Don’t be fooled by the headlines that pretend this is only about personalities — J.D. Vance is being attacked from both the left and from dangerous fringe corners of the right that would rather tear down conservatism than build it up responsibly. The ugly episodes involving fringe figures and their attempts to bait and break mainstream conservatives prove one thing: the right must police its own ranks and stand up for decency while remaining unafraid to challenge the left’s lawless agenda. Showing strength against extremists while defending a proven leader is not a contradiction; it’s leadership.
Megyn Kelly and other fair-minded commentators have rightly called out the hypocritical fury aimed at Vance and argued that much of the noise is manufactured to distract from real policy battles. Conservatives who want to win in 2028 should recognize that the most important question isn’t who throws the loudest insults but who can actually beat the left and restore common-sense governance. We need fighters in the arena, yes, but we also need organizers, fundraisers, and a message that resonates with hardworking Americans from Ohio to Texas.

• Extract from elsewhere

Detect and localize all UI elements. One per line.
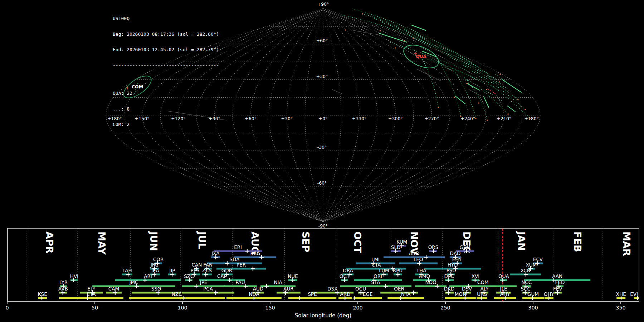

So here’s what patriotic conservatives should take away: vigorous debate is the lifeblood of our movement, but reckless primaries and theater fights between big egos will only fracture the coalition that put our country back on the right path. If Cruz runs, he should make a case on policy and leave the tribalism behind; if Vance keeps leading, the right should rally around substance and not surrender the field to the Democrats’ chaos. The choice in 2028 must be about who gets results for America — not who wins a cable-news shouting match.